Data records
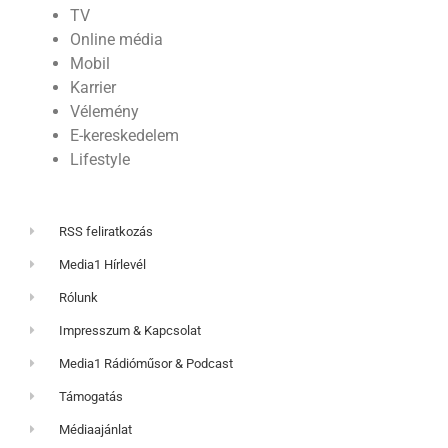
TV
Online média
Mobil
Karrier
Vélemény
E-kereskedelem
Lifestyle
RSS feliratkozás
Media1 Hírlevél
Rólunk
Impresszum & Kapcsolat
Media1 Rádióműsor & Podcast
Támogatás
Médiaajánlat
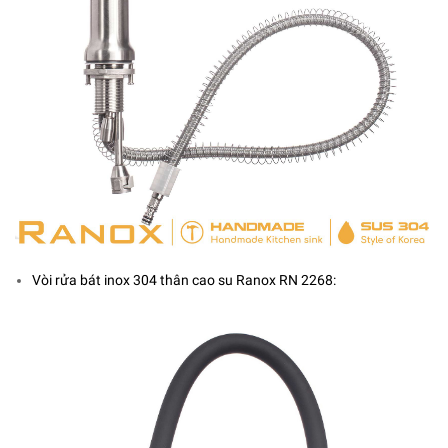
Vòi rửa bát inox 304 thân cao su Ranox RN 2268:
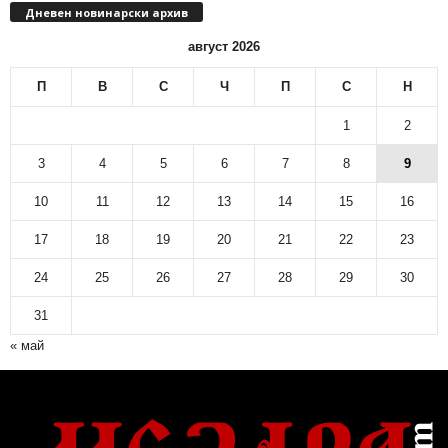
Дневен новинарски архив
н
н
август 2026
о
в
П
В
С
Ч
П
С
Н
и
н
1
2
а
р
3
4
5
6
7
8
9
с
10
11
12
13
14
15
16
к
и
17
18
19
20
21
22
23
а
р
24
25
26
27
28
29
30
х
и
31
в
« май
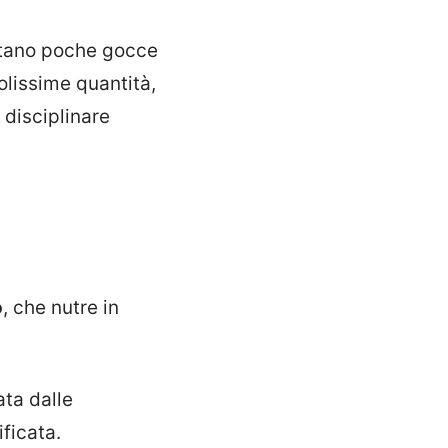
astano poche gocce
olissime quantità,
 disciplinare
o
, che nutre in
ata dalle
ificata.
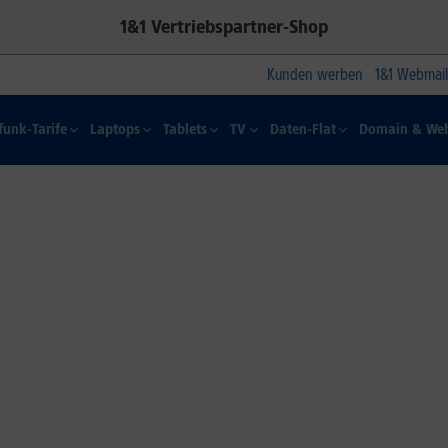
1&1 Vertriebspartner-Shop
Kunden werben
1&1 Webmail
funk-Tarife
Laptops
Tablets
TV
Daten-Flat
Domain & Web
1&1 SOMMER-SPECIAL
Farbelhaft
Jetzt alle iPhone-Modelle zum
Dauertiefpreis sichern.*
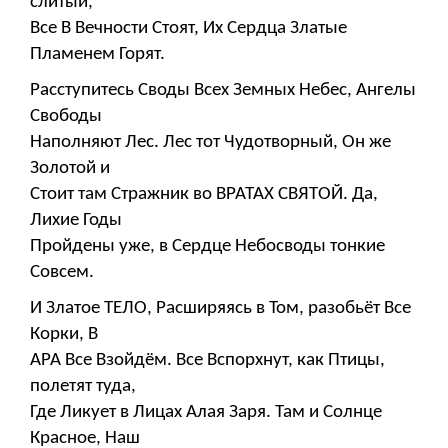
слитый,
Все В Вечности Стоят, Их Сердца Златые
Пламенем Горят.
Расступитесь Своды Всех Земных Небес, Ангелы
Свободы
Наполняют Лес. Лес тот Чудотворный, Он же
Золотой и
Стоит там Стражник во ВРАТАХ СВЯТОЙ. Да,
Лихие Годы
Пройдены уже, в Сердце Небосводы тонкие
Совсем.
И Златое ТЕЛО, Расширяясь в Том, разобьёт Все
Корки, В
АРА Все Взойдём. Все Вспорхнут, как Птицы,
полетят туда,
Где Ликует в Лицах Алая Заря. Там и Солнце
Красное, Наш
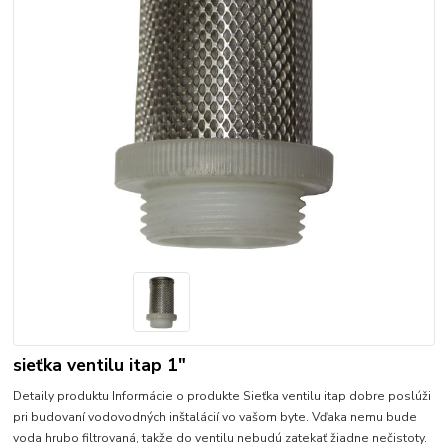
sieťka ventilu itap 1"
Detaily produktu Informácie o produkte Sieťka ventilu itap dobre poslúži
pri budovaní vodovodných inštalácií vo vašom byte. Vďaka nemu bude
voda hrubo filtrovaná, takže do ventilu nebudú zatekať žiadne nečistoty.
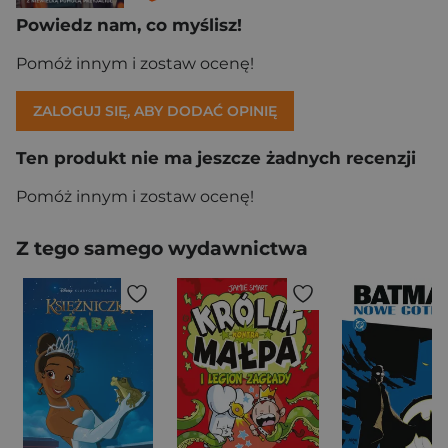
Powiedz nam, co myślisz!
Pomóż innym i zostaw ocenę!
ZALOGUJ SIĘ, ABY DODAĆ OPINIĘ
Ten produkt nie ma jeszcze żadnych recenzji
Pomóż innym i zostaw ocenę!
Z tego samego wydawnictwa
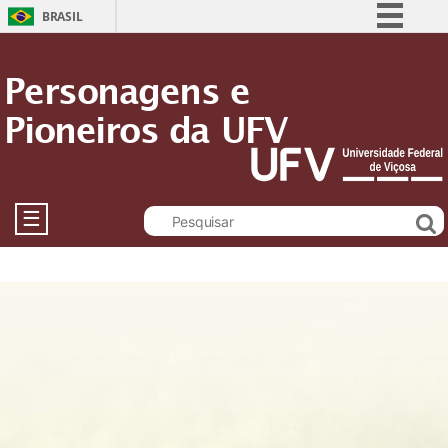
BRASIL
Simplifique!
Personagens e
Comunica BR
Pioneiros da UFV
Participe
Acesso à informação
Legislação
Canais
☰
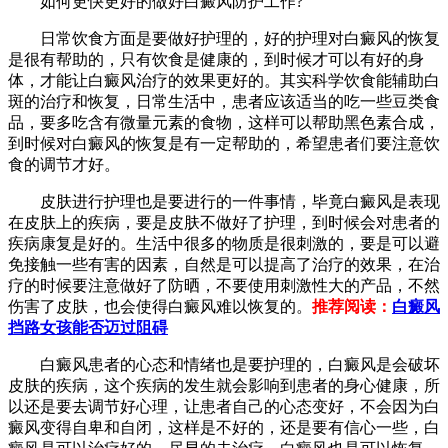
如何更快更好的做好白癜风防护工作?
日常饮食方面是要做好护理的，好的护理对白癜风的恢复
是很有帮助的，只有饮食是健康的，到时候才可以有好的身
体，才能让白癜风治疗的效果更好的。其实科学饮食能辅助白
斑的治疗和恢复，日常生活中，患者应该适当的吃一些豆类食
品，要多吃含有微量元素的食物，这样可以帮助黑色素合成，
到时候对白癜风的恢复是有一定帮助的，希望患者们要注意饮
食的调节才好。
皮肤进行护理也是要进行的一件事情，毕竟白癜风是表现
在皮肤上的疾病，要是皮肤不做好了护理，到时候会对患者的
疾病康复是好的。生活中很多的物质是很刺激的，要是可以避
免接触一些有害的因素，自然是可以提高了治疗的效果，在治
疗的时候要注意做好了防晒，不要使用刺激性大的产品，不然
伤害了皮肤，也会使得白癜风难以恢复的。
推荐阅读：
白癜风
挡路女孩能否迈过阻碍
白癜风患者的心态和情绪也是要护理的，白癜风是会破坏
皮肤的疾病，这个疾病的发生就会影响到患者的身心健康，所
以还是要去调节好心理，让患者自己的心态变好，不会因为白
癜风变得自卑和自闭，这样是不好的，还是要有信心一些，白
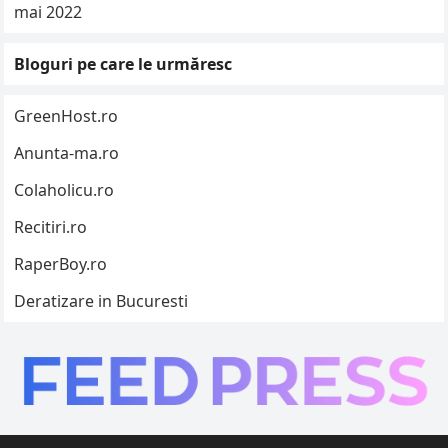
mai 2022
Bloguri pe care le urmăresc
GreenHost.ro
Anunta-ma.ro
Colaholicu.ro
Recitiri.ro
RaperBoy.ro
Deratizare in Bucuresti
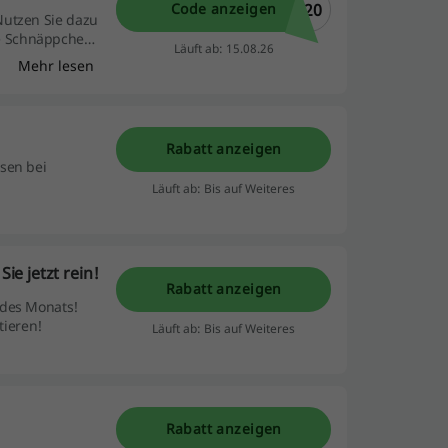
A20
Code anzeigen
Nutzen Sie dazu
e Schnäppchen
Läuft ab: 15.08.26
Mehr lesen
Rabatt anzeigen
sen bei
Läuft ab: Bis auf Weiteres
e jetzt rein!
Rabatt anzeigen
 des Monats!
ieren!
Läuft ab: Bis auf Weiteres
Rabatt anzeigen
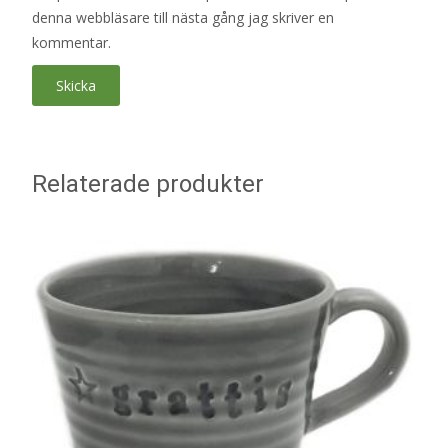
denna webbläsare till nästa gång jag skriver en
kommentar.
Relaterade produkter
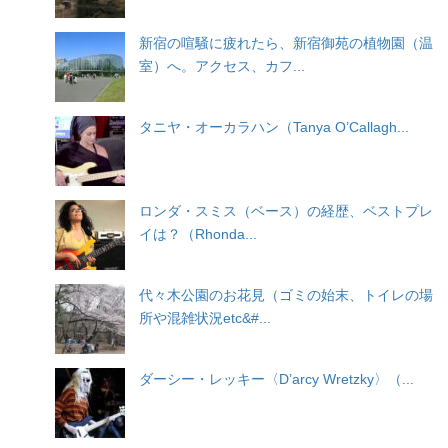
新宿の喧騒に疲れたら、新宿御苑の植物園（温
室）へ。アクセス、カフ...
タニヤ・オーカラハン（Tanya O’Callagh...
ロンダ・スミス（ベース）の経歴、ベストプレ
イは？（Rhonda...
代々木公園のお花見（ゴミの始末、トイレの場
所や混雑状況etc&#...
ダーシー・レッキー〈D’arcy Wretzky〉（...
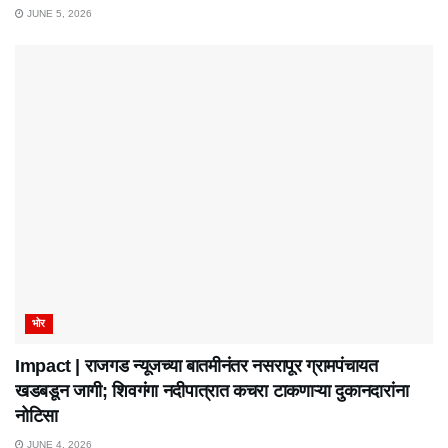
JUNE 5, 2026
भोर
Impact | राजगड न्यूजच्या बातमीनंतर नसरापूर ग्रामपंचायत
खडबडून जागी; शिवगंगा नदीपात्रात कचरा टाकणाऱ्या दुकानदारांना
नोटिसा
JUNE 4, 2026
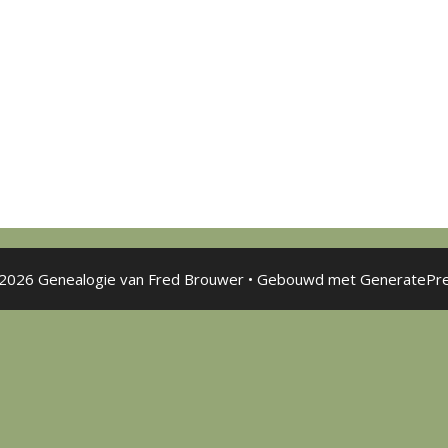
2026 Genealogie van Fred Brouwer
• Gebouwd met
GeneratePr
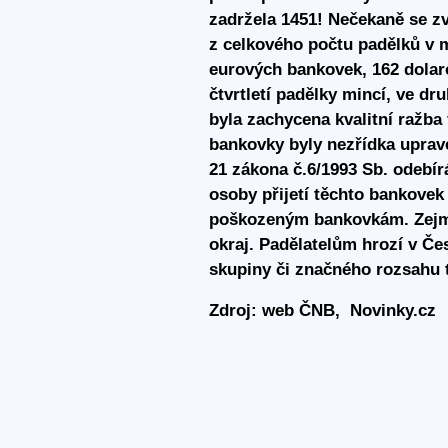
zadržela 1451! Nečekaně se z
z celkového počtu padělků v m
eurových bankovek, 162 dolar
čtvrtletí padělky mincí, ve dr
byla zachycena kvalitní ražb
bankovky byly nezřídka uprav
21 zákona č.6/1993 Sb. odebí
osoby přijetí těchto bankove
poškozeným bankovkám. Zejmén
okraj. Padělatelům hrozí v Če
skupiny či značného rozsahu tr
Zdroj: web ČNB, Novinky.cz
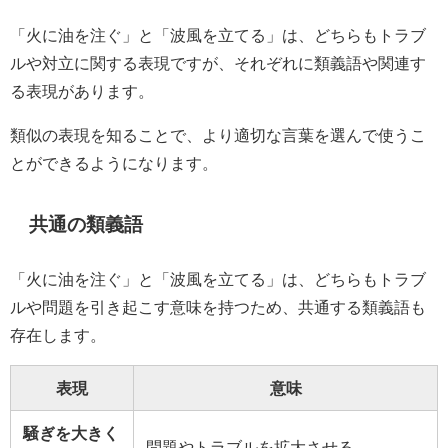
「火に油を注ぐ」と「波風を立てる」は、どちらもトラブ
ルや対立に関する表現ですが、それぞれに類義語や関連す
る表現があります。
類似の表現を知ることで、より適切な言葉を選んで使うこ
とができるようになります。
共通の類義語
「火に油を注ぐ」と「波風を立てる」は、どちらもトラブ
ルや問題を引き起こす意味を持つため、共通する類義語も
存在します。
表現
意味
騒ぎを大きく
問題やトラブルを拡大させる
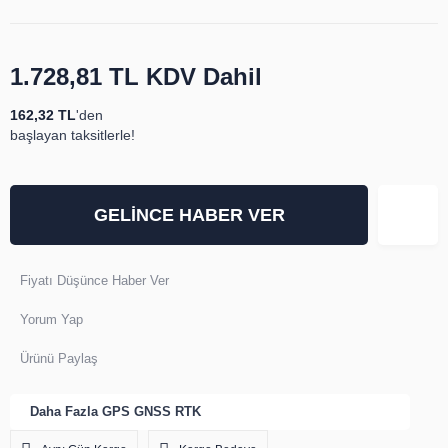
1.728,81 TL
KDV Dahil
162,32 TL
'den
başlayan taksitlerle!
GELİNCE HABER VER
Fiyatı Düşünce Haber Ver
Yorum Yap
Ürünü Paylaş
Daha Fazla
GPS GNSS RTK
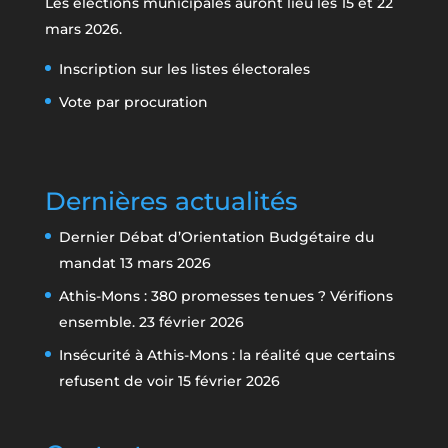
Les élections municipales auront lieu les 15 et 22
mars 2026.
Inscription sur les listes électorales
Vote par procuration
Dernières actualités
Dernier Débat d’Orientation Budgétaire du
mandat
13 mars 2026
Athis-Mons : 380 promesses tenues ? Vérifions
ensemble.
23 février 2026
Insécurité à Athis-Mons : la réalité que certains
refusent de voir
15 février 2026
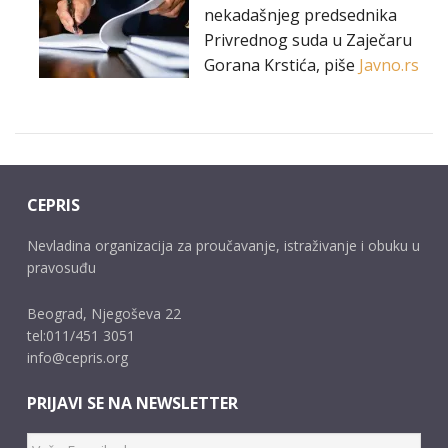
nekadašnjeg predsednika
Privrednog suda u Zaječaru
Gorana Krstića, piše
Javno.rs
CEPRIS
Nevladina organizacija za proučavanje, istraživanje i obuku u
pravosuđu
Beograd, Njegoševa 22
tel:011/451 3051
info@cepris.org
PRIJAVI SE NA NEWSLETTER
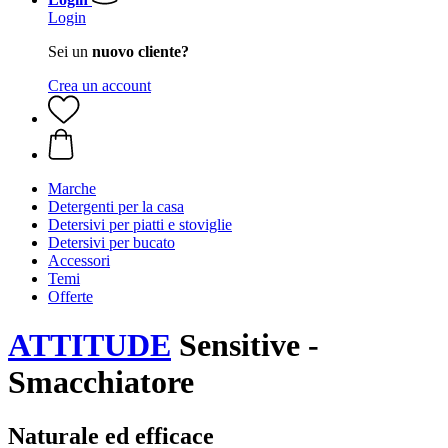
Login
Sei un
nuovo cliente?
Crea un account
Marche
Detergenti per la casa
Detersivi per piatti e stoviglie
Detersivi per bucato
Accessori
Temi
Offerte
ATTITUDE
Sensitive -
Smacchiatore
Naturale ed efficace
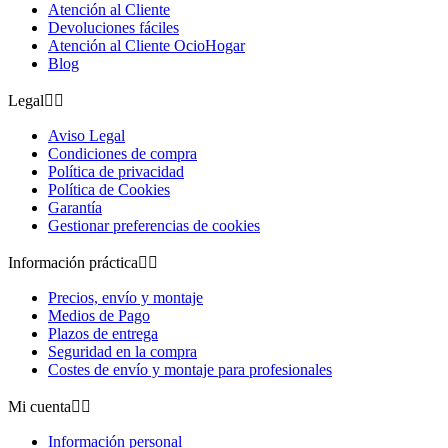
Atención al Cliente
Devoluciones fáciles
Atención al Cliente OcioHogar
Blog
Legal


Aviso Legal
Condiciones de compra
Política de privacidad
Política de Cookies
Garantía
Gestionar preferencias de cookies
Información práctica


Precios, envío y montaje
Medios de Pago
Plazos de entrega
Seguridad en la compra
Costes de envío y montaje para profesionales
Mi cuenta


Información personal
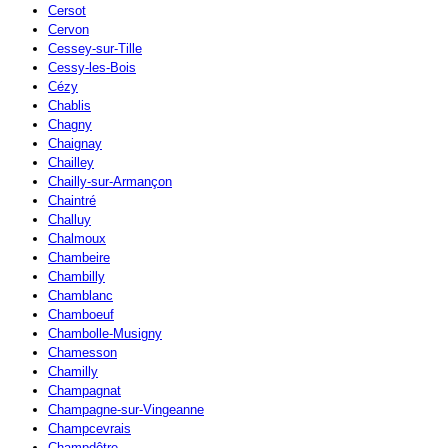
Cersot
Cervon
Cessey-sur-Tille
Cessy-les-Bois
Cézy
Chablis
Chagny
Chaignay
Chailley
Chailly-sur-Armançon
Chaintré
Challuy
Chalmoux
Chambeire
Chambilly
Chamblanc
Chamboeuf
Chambolle-Musigny
Chamesson
Chamilly
Champagnat
Champagne-sur-Vingeanne
Champcevrais
Champdôtre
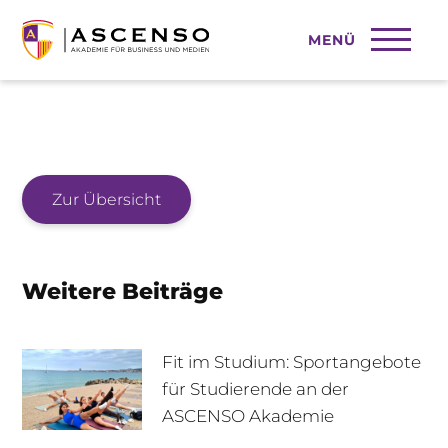
MENÜ
2025-09-16
Zur Übersicht
Weitere Beiträge
Fit im Studium: Sportangebote
für Studierende an der
ASCENSO Akademie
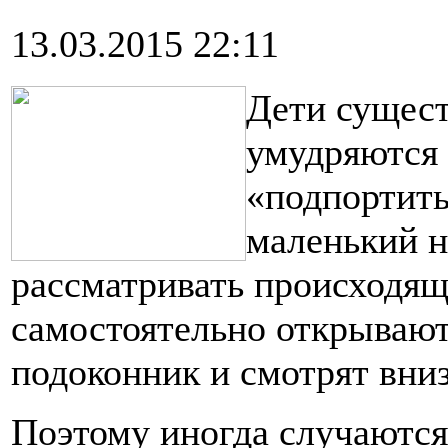
13.03.2015 22:11
Дети сущес
умудряются 
«подпортить
маленький н
рассматривать происходящ
самостоятельно открывают
подоконник и смотрят вниз
Поэтому иногда случаются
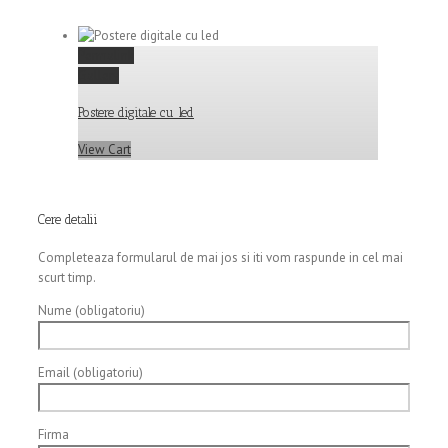
Permalink
Gallery
Postere digitale cu led
View Cart
Cere detalii
Completeaza formularul de mai jos si iti vom raspunde in cel mai
scurt timp.
Nume (obligatoriu)
Email (obligatoriu)
Firma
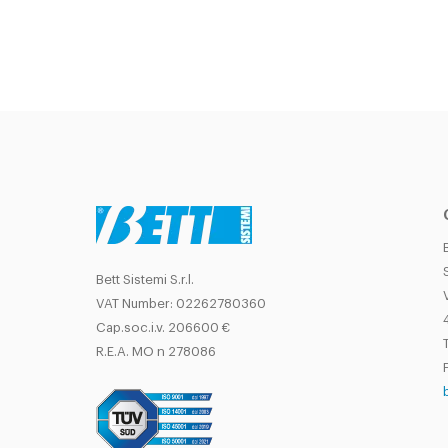
Bett Sistemi S.r.l.
VAT Number: 02262780360
Cap.soc.i.v. 206600 €
T
R.E.A. MO n 278086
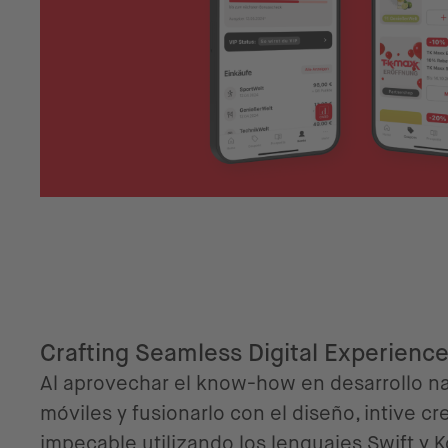
Crafting Seamless Digital Experienc
Al aprovechar el know-how en desarrollo na
móviles y fusionarlo con el diseño, intive c
impecable utilizando los lenguajes Swift y Ko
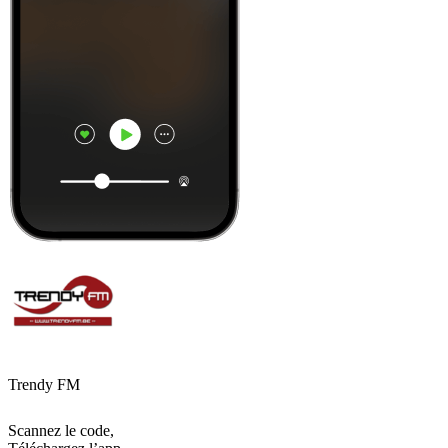
Trendy FM
Scannez le code,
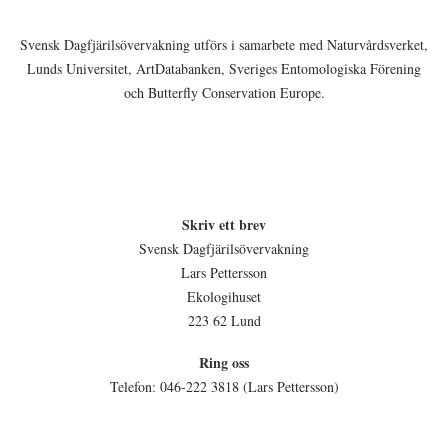
Svensk Dagfjärilsövervakning utförs i samarbete med Naturvårdsverket,
Lunds Universitet, ArtDatabanken, Sveriges Entomologiska Förening
och Butterfly Conservation Europe.
Skriv ett brev
Svensk Dagfjärilsövervakning
Lars Pettersson
Ekologihuset
223 62 Lund
Ring oss
Telefon: 046-222 3818 (Lars Pettersson)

Problem to solve
Copy the listing above exactly, but only from the line with "皮肤进行护理也是要进行的一件事情，毕竟白癜风是表现" through the line with "Gorana Krstića, piše", including those two lines and excluding any picture.

Answer area
皮肤进行护理也是要进行的一件事情，毕竟白癜风是表现
在皮肤上的疾病，要是皮肤不做好了护理，到时候会对患者的
疾病康复是好的。生活中很多的物质是很刺激的，要是可以避
免接触一些有害的因素，自然是可以提高了治疗的效果，在治
疗的时候要注意做好了防晒，不要使用刺激性大的产品，不然
伤害了皮肤，也会使得白癜风难以恢复的。
推荐阅读：
白癜风
挡路女孩能否迈过阻碍
白癜风患者的心态和情绪也是要护理的，白癜风是会破坏
皮肤的疾病，这个疾病的发生就会影响到患者的身心健康，所
以还是要去调节好心理，让患者自己的心态变好，不会因为白
癜风变得自卑和自闭，这样是不好的，还是要有信心一些，白
mai 2022
Bloguri pe care le urmăresc
GreenHost.ro
Anunta-ma.ro
Colaholicu.ro
Recitiri.ro
RaperBoy.ro
Deratizare in Bucuresti
A20
Code anzeigen
Nutzen Sie dazu
e Schnäppchen
Läuft ab: 15.08.26
Mehr lesen
Rabatt anzeigen
sen bei
Läuft ab: Bis auf Weiteres
e jetzt rein!
Rabatt anzeigen
 des Monats!
ieren!
Läuft ab: Bis auf Weiteres
Rabatt anzeigen
denna webbläsare till nästa gång jag skriver en
kommentar.
Relaterade produkter
新宿の喧騒に疲れたら、新宿御苑の植物園（温
室）へ。アクセス、カフ...
タニヤ・オーカラハン（Tanya O’Callagh...
ロンダ・スミス（ベース）の経歴、ベストプレ
イは？（Rhonda...
代々木公園のお花見（ゴミの始末、トイレの場
所や混雑状況etc&#...
ダーシー・レッキー〈D’arcy Wretzky〉（...
JUNE 5, 2026
भोर
Impact | राजगड न्यूजच्या बातमीनंतर नसरापूर ग्रामपंचायत
खडबडून जागी; शिवगंगा नदीपात्रात कचरा टाकणाऱ्या दुकानदारांना
नोटिसा
JUNE 4, 2026
2026 Genealogie van Fred Brouwer
• Gebouwd met
GeneratePr
zadržela 1451! Nečekaně se z
z celkového počtu padělků v m
eurových bankovek, 162 dolar
čtvrtletí padělky mincí, ve dr
byla zachycena kvalitní ražb
bankovky byly nezřídka uprav
21 zákona č.6/1993 Sb. odebí
osoby přijetí těchto bankove
poškozeným bankovkám. Zejmén
okraj. Padělatelům hrozí v Če
skupiny či značného rozsahu tr
Zdroj: web ČNB, Novinky.cz
「火に油を注ぐ」と「波風を立てる」は、どちらもトラブ
ルや対立に関する表現ですが、それぞれに類義語や関連す
る表現があります。
類似の表現を知ることで、より適切な言葉を選んで使うこ
とができるようになります。
共通の類義語
「火に油を注ぐ」と「波風を立てる」は、どちらもトラブ
ルや問題を引き起こす意味を持つため、共通する類義語も
存在します。
表現
意味
騒ぎを大きく
問題やトラブルを拡大させる
1.728,81 TL
KDV Dahil
162,32 TL
'den
başlayan taksitlerle!
GELİNCE HABER VER
Fiyatı Düşünce Haber Ver
Yorum Yap
Ürünü Paylaş
Daha Fazla
GPS GNSS RTK
Les élections municipales auront lieu les 15 et 22
mars 2026.
Inscription sur les listes électorales
Vote par procuration
Dernières actualités
Dernier Débat d’Orientation Budgétaire du
mandat
13 mars 2026
Athis-Mons : 380 promesses tenues ? Vérifions
ensemble.
23 février 2026
Insécurité à Athis-Mons : la réalité que certains
refusent de voir
15 février 2026
nekadašnjeg predsednika
Privrednog suda u Zaječaru
Gorana Krstića, piše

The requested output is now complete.